• Extracted information

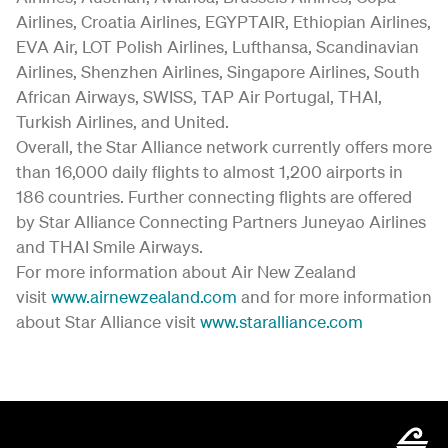
Airlines, Croatia Airlines, EGYPTAIR, Ethiopian Airlines,
EVA Air, LOT Polish Airlines, Lufthansa, Scandinavian
Airlines, Shenzhen Airlines, Singapore Airlines, South
African Airways, SWISS, TAP Air Portugal, THAI,
Turkish Airlines, and United.
Overall, the Star Alliance network currently offers more
than 16,000 daily flights to almost 1,200 airports in
186 countries. Further connecting flights are offered
by Star Alliance Connecting Partners Juneyao Airlines
and THAI Smile Airways.
For more information about Air New Zealand
visit
www.airnewzealand.com
and for more information
about Star Alliance visit
www.staralliance.com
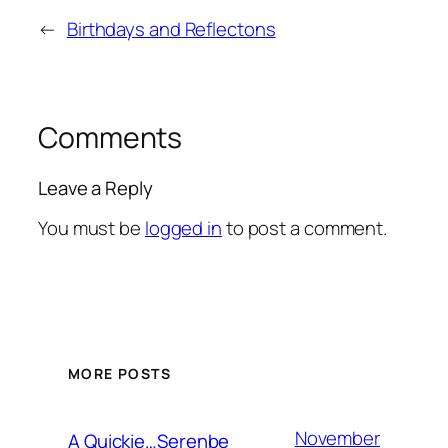
←
Birthdays and Reflectons
Comments
Leave a Reply
You must be
logged in
to post a comment.
MORE POSTS
November
A Quickie…Serenbe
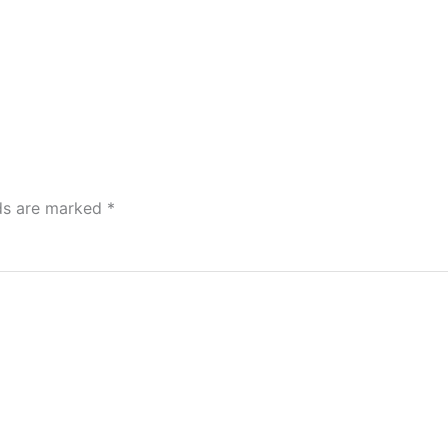
lds are marked
*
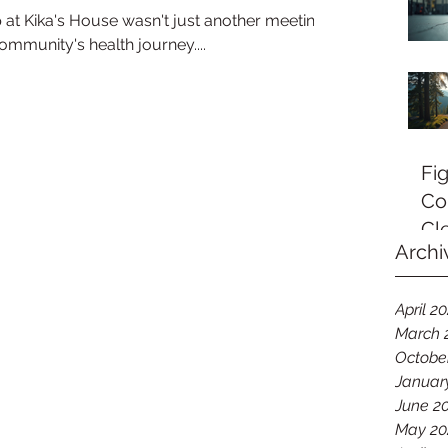
p at Kika's House wasn't just another meeting –
community's health journey....
Fi
Co
Cl
Archi
April 2
March 
Octobe
Januar
June 2
May 20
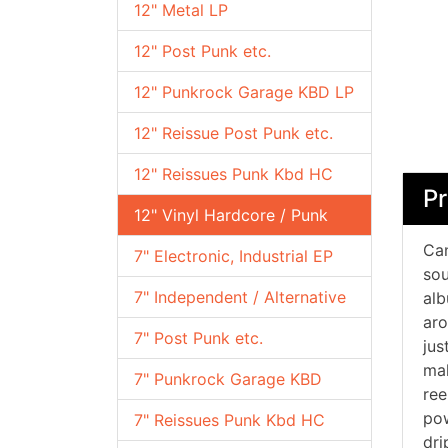
12" Metal LP
12" Post Punk etc.
12" Punkrock Garage KBD LP
12" Reissue Post Punk etc.
12" Reissues Punk Kbd HC
Pr
12" Vinyl Hardcore / Punk
Can
7" Electronic, Industrial EP
sou
7" Independent / Alternative
alb
aro
7" Post Punk etc.
jus
mak
7" Punkrock Garage KBD
ree
pow
7" Reissues Punk Kbd HC
dri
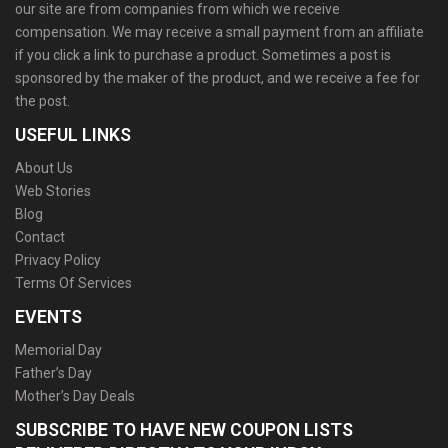
our site are from companies from which we receive
compensation. We may receive a small payment from an affiliate
if you click a link to purchase a product. Sometimes a post is
sponsored by the maker of the product, and we receive a fee for
the post.
USEFUL LINKS
About Us
Web Stories
Blog
Contact
Privacy Policy
Terms Of Services
EVENTS
Memorial Day
Father’s Day
Mother’s Day Deals
SUBSCRIBE TO HAVE NEW COUPON LISTS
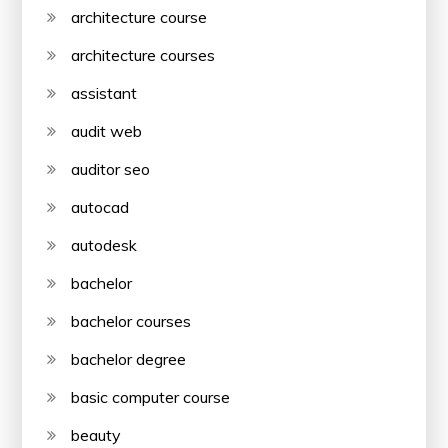
architecture course
architecture courses
assistant
audit web
auditor seo
autocad
autodesk
bachelor
bachelor courses
bachelor degree
basic computer course
beauty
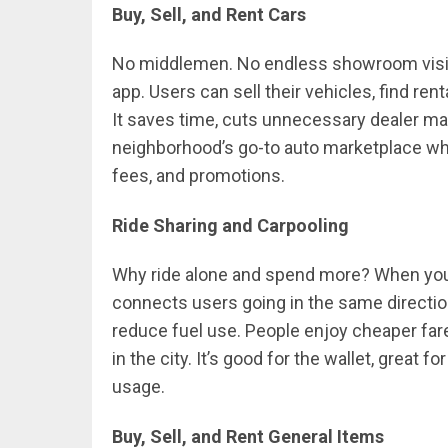
Buy, Sell, and Rent Cars
No middlemen. No endless showroom visits
app. Users can sell their vehicles, find rent
It saves time, cuts unnecessary dealer ma
neighborhood’s go-to auto marketplace wh
fees, and promotions.
Ride Sharing and Carpooling
Why ride alone and spend more? When you c
connects users going in the same direction
reduce fuel use. People enjoy cheaper fare
in the city. It’s good for the wallet, great f
usage.
Buy, Sell, and Rent General Items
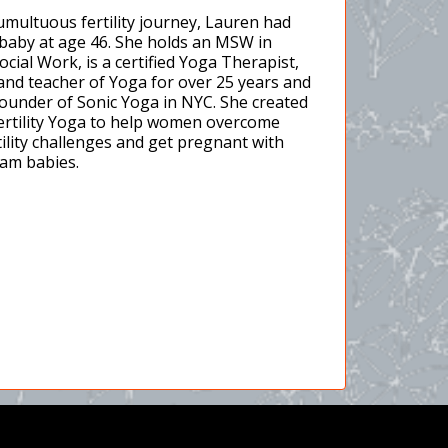
tumultuous fertility journey, Lauren had
t baby at age 46. She holds an MSW in
Social Work, is a certified Yoga Therapist,
and teacher of Yoga for over 25 years and
founder of Sonic Yoga in NYC. She created
ertility Yoga to help women overcome
tility challenges and get pregnant with
eam babies.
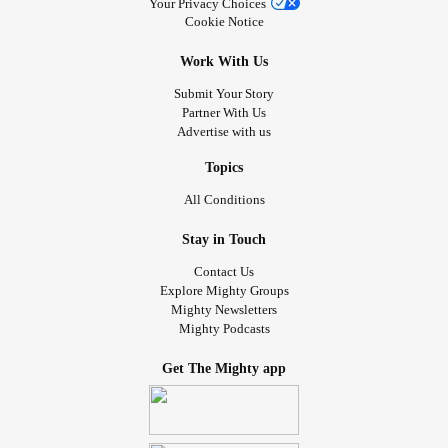
Your Privacy Choices
Cookie Notice
Work With Us
Submit Your Story
Partner With Us
Advertise with us
Topics
All Conditions
Stay in Touch
Contact Us
Explore Mighty Groups
Mighty Newsletters
Mighty Podcasts
Get The Mighty app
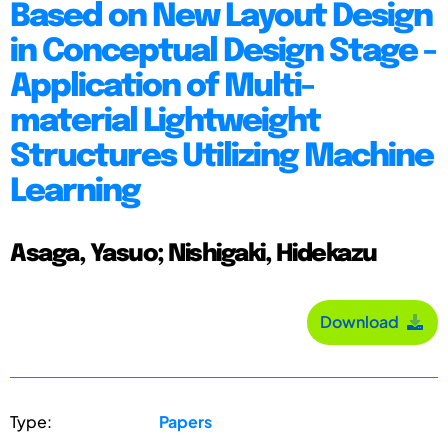
Based on New Layout Design
in Conceptual Design Stage -
Application of Multi-
material Lightweight
Structures Utilizing Machine
Learning
Asaga, Yasuo; Nishigaki, Hidekazu
Download
Type:
Papers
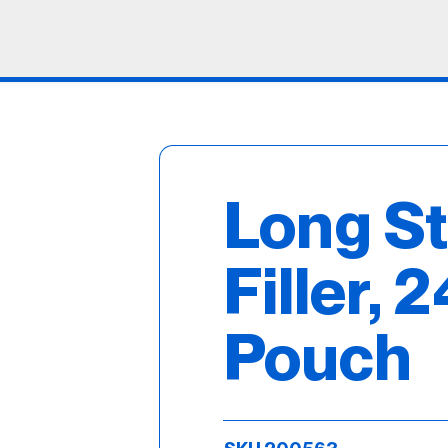
Long S
Filler, 2
Pouch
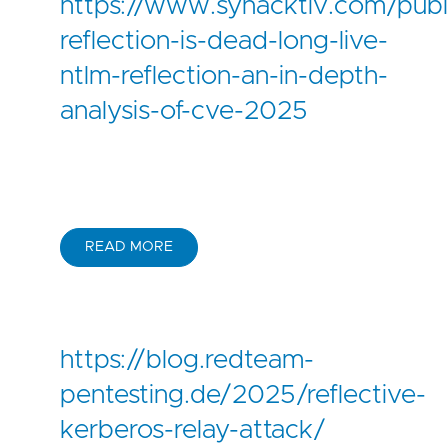
https://www.synacktiv.com/publi
reflection-is-dead-long-live-
ntlm-reflection-an-in-depth-
analysis-of-cve-2025
READ MORE
https://blog.redteam-
pentesting.de/2025/reflective-
kerberos-relay-attack/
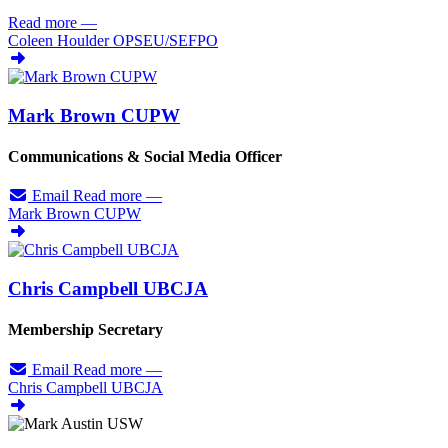
Read more
—
Coleen Houlder OPSEU/
SEFPO
Mark Brown CUPW
Communications & Social Media Officer
Email
Read more
—
Mark Brown CUPW
Chris Campbell UBCJA
Membership Secretary
Email
Read more
—
Chris Campbell UBCJA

• Work to complete
Copy out each line of the listing where the string "Airlines" appears.

• Expected answer
Airlines, Croatia Airlines, EGYPTAIR, Ethiopian Airlines,
EVA Air, LOT Polish Airlines, Lufthansa, Scandinavian
Airlines, Shenzhen Airlines, Singapore Airlines, South
Turkish Airlines, and United.
by Star Alliance Connecting Partners Juneyao Airlines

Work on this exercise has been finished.